Aber das ist halb so schlimm, weil es im Umkreis von zehn Metern glücklicherweise trotzdem Chips, Kaffee und Pizza zu kaufen gibt. In einem Stadtsupermarkt, wie er zeitgemäßer kaum sein könnte. Obwohl – oder vielleicht gerade: weil – dort nicht einmal der meiste Platz für den Verkauf von klassischen Lebensmitteln genutzt wird.

Auf zwei Geschossen mit vier ineinander übergehenden Bereichen macht der zweitausendfünfzehn eröffnete Laden seinen Kunden drei Angebote: Einkaufen. Essen mitnehmen. Ausruhen. (In welcher Reihenfolge, bleibt jedem selbst überlassen.)

Das Erdgeschoss teilen sich Kühlwände und Verkaufsregale auf der linken Seite …

… mit zwei langen „Food to Go“-Theken auf der rechten. An denen kriegt man eine Lunch-Box nach Wunsch befüllt (mit Salaten und vegetarischen Mini-Gerichten) oder kann ein Stück Pizza, einen frisch gepressten Saft und einen heißen Kaffee mitnehmen.

Die Auswahl ist nicht riesig, aber ausreichend – das sorgt dafür, dass es zur Mittagszeit in der Schlange einigermaßen zackig vorangeht.

Wer in kühleren Monaten lieber was Heißes löffeln möchte, bedient sich selbst an der Suppen-Bar – und steht dann schon mitten im Supermarkt, der bis in den hinteren Marktteil hineinreicht, aber von den insgesamt 470 Quadratmetern allerhöchstens die Hälfte abbekommen hat.

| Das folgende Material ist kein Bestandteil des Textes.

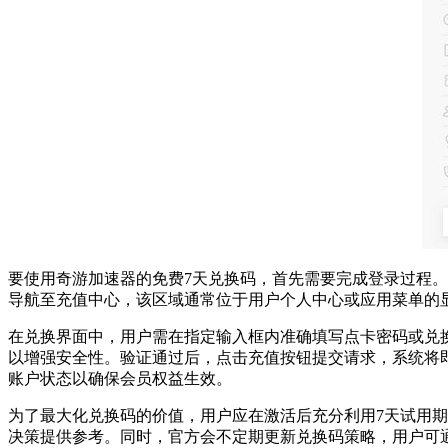
要使用奇游加速器的免费7天兑换码，首先需要完成登录过程
导航至充值中心，该区域通常位于用户个人中心或应用菜单的
在兑换界面中，用户需在指定输入框内准确填写点卡密码或兑
以增强安全性。验证通过后，点击充值按钮提交请求，系统将
账户状态以确保会员权益生效。
为了最大化兑换码的价值，用户应在激活后充分利用7天试用
决策提供参考。同时，官方会不定期更新兑换码策略，用户可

Das meiste, was zuhause im Vorratsregal fehlt, gibt’s trotzdem zu kaufen. Jedenfalls wenn man auf das Angebot normaler britischer Supermärkte zu verzichten bereit ist. Schließlich wendet sich Planet Organic mit seinem Sortiment vorrangig an Leute, die Wert auf Bio, vegetarische Ernährung und (tendenziell) gesundes Essen legen (siehe Supermarktblog von 2015). Was sich – zusätzlich zur prominenten Lage – auch in den Preisen am Regal widerspiegelt.

Im Kühlregal gibt’s abgesehen von Pasta, Milchersatzprodukten und Gemüse auch schon vorgebaute Lunch-Boxen und Salate. Dazwischen ist Platz für Produkt-Premieren wie das vegane Sushi und die veganen Sushi-Burritos von Newcomer Ima.

Platz für eine traditionelle Kassenzone war im Laden nicht mehr. Wer alles hat, was er braucht, geht einfach an einen der Tresen unter der Treppe, zahlt – und wird automatisch Teil einer wissenschaftlichen Studie, mit der herausgefunden werden soll, wieviele Menschen standhaft bleiben können, wenn zwischen ihnen und dem Kassenbildschirm eine Phalanx an Nuss- und Fruchtriegeln geräumt ist, die mit der Klassiker-Vergünstigung Buy-One-Get-One-Half-Price lockt. (Sozusagen die Quengelzone für Erwachsene.)

Wer’s eilig hat oder Gekühltes nachhause retten mag, kann sich anschließend verabschieden. Alternativ lässt sich das bezahlte Mittagessen aber auch eine Etage höher an Tisch oder Tresen sofortverzehren (während nebendran das Smartphone wieder auflädt).

Das Wasser zum Lunch gibt’s an der „Water Bar“ umsonst aus dem Hahn.

Bloß die Naturkosmetik-Abteilung daneben wirkt im Obergeschoss ein bisschen arg in die Ecke gezwängt; weil das alternative „Body Care“ aber fest zum Konzept der Minikette gehört, ist’s verständlich, dass Planet Organic darauf in seinem bislang schicksten Laden nicht verzichten wollte.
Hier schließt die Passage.